Tuesday, May 23, 2006

Nike + iPod

Today, Nike and Apple announced a partnership to develop athletic accessories for the iPod nano. With the help of Apple, Nike has developed a line of clothing and athletic shoes for utilizing the iPod during cardiovascular activities. Nike developed shoes with sensors and a kit for allowing the shoes to wirelessly transmit data to an iPod. The information includes distance and speed and can be viewed on the iPod's screen or heard through earphones connected to the iPod. Also, the data can be later uploaded to a computer for tracking of training progress. Of course, Nike's new clothing line allows wearers to store their iPod nanos in cool dry locations with easy access for GUI (not gooey) interaction. Please provide comments on whether or not you would purchase and use any of these products.

Semantics: Symantec sues Microsoft

Symantec asked a U.S. Court to enjoin Microsoft's development of Windows Vista. Symantec alleges that Microsoft is wrongfully incorporating Symantec's Veritas storage technology into its upcoming operating system.
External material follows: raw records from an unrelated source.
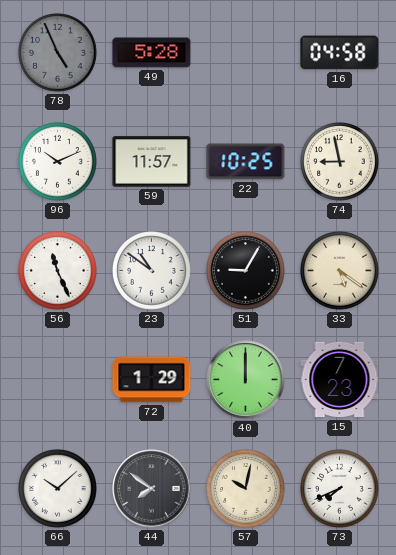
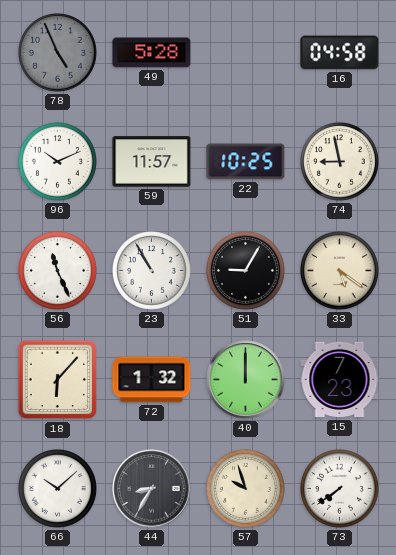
23: 10:51 -> 10:55
18: none -> 6:07
72: 1:29 -> 1:32
44: 7:51 -> 8:35
57: 10:02 -> 9:57
73: 7:41 -> 7:39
The two software giants are at odds over a 1996 agreement in which Veritas Software granted Microsoft the right to Use Veritas Software's volume management technology in Microsoft's Windows NT operating system. More recently, Symantec now purchased Veritas Software for $10.2 billion dollars.

Symantec claims that Microsoft misappropriated its technology. Symantec even goes as far as to allege that Microsoft committed fraud on the U.S. Patent Office, tricking it into granting Microsoft patents based on Symantec intellectual property. Microsoft claims that it purchased the intellectual property rights to all disputed technologies from Veritas Software in 2004 pursuant to the 1996 agreement. Symantec rebuts saying that the 1996 agreement prevents Microsoft from developing features that compete with Veritas. Of course, Windows Vista allegedly contains several competing features. Symantec and Microsoft have been working to resolve the dispute since 2004 but these efforts failed leading to this suit.

Friday, May 19, 2006

Congratulations to Janusz Liberkowski for Winning ABC's American Inventor

Janusz Liberkowski won one million dollars and the title as "ABC's First American Inventor". It is interesting to point out that of the four finalists, Janusz was the only inventor without a full working prototype. For all you inventors out there, it should be noted that for the purposes of filing a patent application in the United States Patent and Trademark Office, a working prototype is not required. To file a U.S. patent application, an enabling disclosure for an embodiment of the invention is required. Further, an invention is considered "reduced to practice" (constructively) as of the filing date of an application.

Three New Members of the Patent Cooperation Treaty (PCT) Union

The following Contracting States have become members of the PCT Union under the World Intellectual Property Organization: 1) Lao People's Democratic Republic with membership effective on June 14, 2006; 2) Honduras with membership effective on June 20, 2006; and Malaysia with membership effective on August 16, 2006.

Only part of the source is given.